> **Work item**
Please state how many lines of the records below contain the word "gama". Give the number and nothing else.
────────────────────
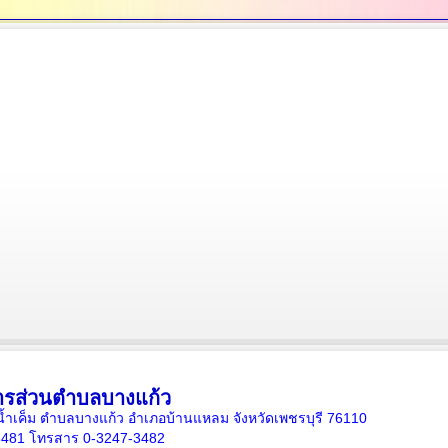
ารส่วนตำบลบางแก้ว
ั้นน้ำเค็ม ตำบลบางแก้ว อำเภอบ้านแหลม จังหวัดเพชรบุรี 76110
-3481 โทรสาร 0-3247-3482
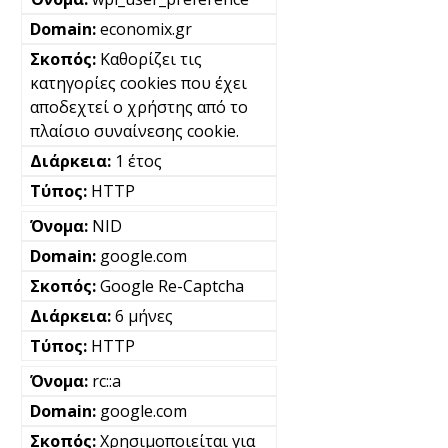
economix.gr
Καθορίζει τις
κατηγορίες cookies που έχει
αποδεχτεί ο χρήστης από το
πλαίσιο συναίνεσης cookie.
1 έτος
HTTP
NID
google.com
Google Re-Captcha
6 μήνες
HTTP
rc::a
google.com
Χρησιμοποιείται για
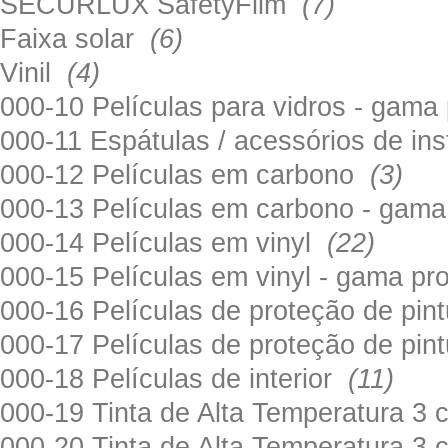
SECURLUX SafetyFilm
(7)
Faixa solar
(6)
Vinil
(4)
000-10 Películas para vidros - gama
000-11 Espátulas / acessórios de in
000-12 Películas em carbono
(3)
000-13 Películas em carbono - gama
000-14 Películas em vinyl
(22)
000-15 Películas em vinyl - gama pr
000-16 Películas de proteção de pi
000-17 Películas de proteção de pin
000-18 Películas de interior
(11)
000-19 Tinta de Alta Temperatura 
000-20 Tinta de Alta Temperatura 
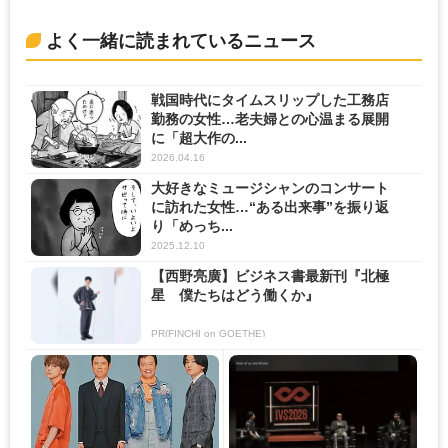
よく一緒に読まれているニュース
戦国時代にタイムスリップした工務店
勤務の女性…老夫婦との心温まる展開
に「超大作の...
2026.04.16
大好きなミュージシャンのコンサート
に訪れた女性…“ある出来事”を振り返
り「めっち...
2025.12.10
【西野亮廣】ビジネス書最新刊『北極
星 僕たちはどう働くか』
PR(FINCHI on GOETHE)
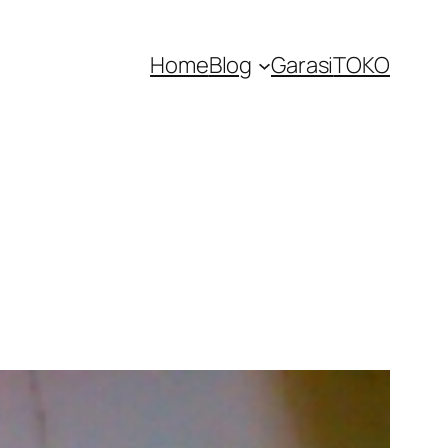
Home
Blog
Garasi
TOKO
────────────────────
> **Response below**
3